28 ◾ Bioinformatics
1.5.4 Per Sequence Quality Scores
The per sequence quality score graph is created by plotting the mean sequence quality
(Phred scores) in the x-axis against read count (frequency) in the y-axis. The graph allows
us to see if a subset of reads have an overall low quality. The ideal curve is the one that shows
the majority of the reads having an overall quality score at or over 30 (Figure 1.18a); a peak
is toward the end of the x-axis. The presence of a large number of reads with an overall low
quality will indicate a systematic problem in the run. A warning sign is displayed if the
mean quality score of the majority of reads is below 27 (Figure 1.18b). An error is displayed
if the average quality score of the majority of the reads is below 20. The low-quality reads
can be filtered out to keep only the reads that pass a quality threshold.

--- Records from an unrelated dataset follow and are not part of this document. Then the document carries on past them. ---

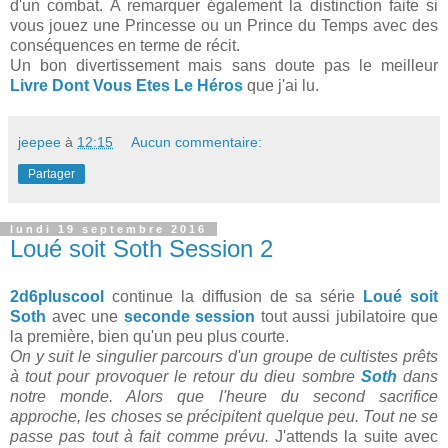
d'un combat. A remarquer également la distinction faite si
vous jouez une Princesse ou un Prince du Temps avec des
conséquences en terme de récit.
Un bon divertissement mais sans doute pas le meilleur
Livre Dont Vous Etes Le Héros
que j'ai lu.
jeepee
à
12:15
Aucun commentaire:
Partager
lundi 19 septembre 2016
Loué soit Soth Session 2
2d6pluscool
continue la diffusion de sa série
Loué soit
Soth
avec une
seconde session
tout aussi jubilatoire que
la première, bien qu'un peu plus courte.
On y suit le singulier parcours d'un groupe de cultistes prêts
à tout pour provoquer le retour du dieu sombre
Soth
dans
notre monde. Alors que l'heure du second sacrifice
approche, les choses se précipitent quelque peu. Tout ne se
passe pas tout à fait comme prévu.
J'attends la suite avec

1.5.5 Per Base Sequence Content
The per base sequence content graph depicts the percentage of each of the four bases (A, C,
G, and T) called at each position across all reads in a FASTQ file. The positions are plotted in
the x-axis against the base percentage in the y-axis. If there is no bias and library sequenc-
ing is random, we will expect no big difference between the distributions of the four bases
in each position. The percentage of each base is expected to be close to 25% and the four
lines will run approximately parallel to each other as shown in Figure 1.19a. Any deviation
from that, such as a bias or a systematic fault, will be suspected, and hence, some sequences
may be overrepresented as shown in Figure 1.19b. Higher percentage of some bases at the
beginning of the x-axis may indicate contaminating remnants of adaptor sequences or
other contaminating sequences. A warning is displayed if the difference between any of the
four bases is greater than 10% in any position and the failure of this metric occurs if the
difference between any four of bases is greater than 20% in any position.
1.5.6 Per Sequence GC Content
The per sequence GC content graph plots the number of reads in the y-axis against the
mean GC percentage per read in the x-axis (Figure 1.20). It depicts the distribution of GC
FIGURE 1.18 Per sequence quality scores.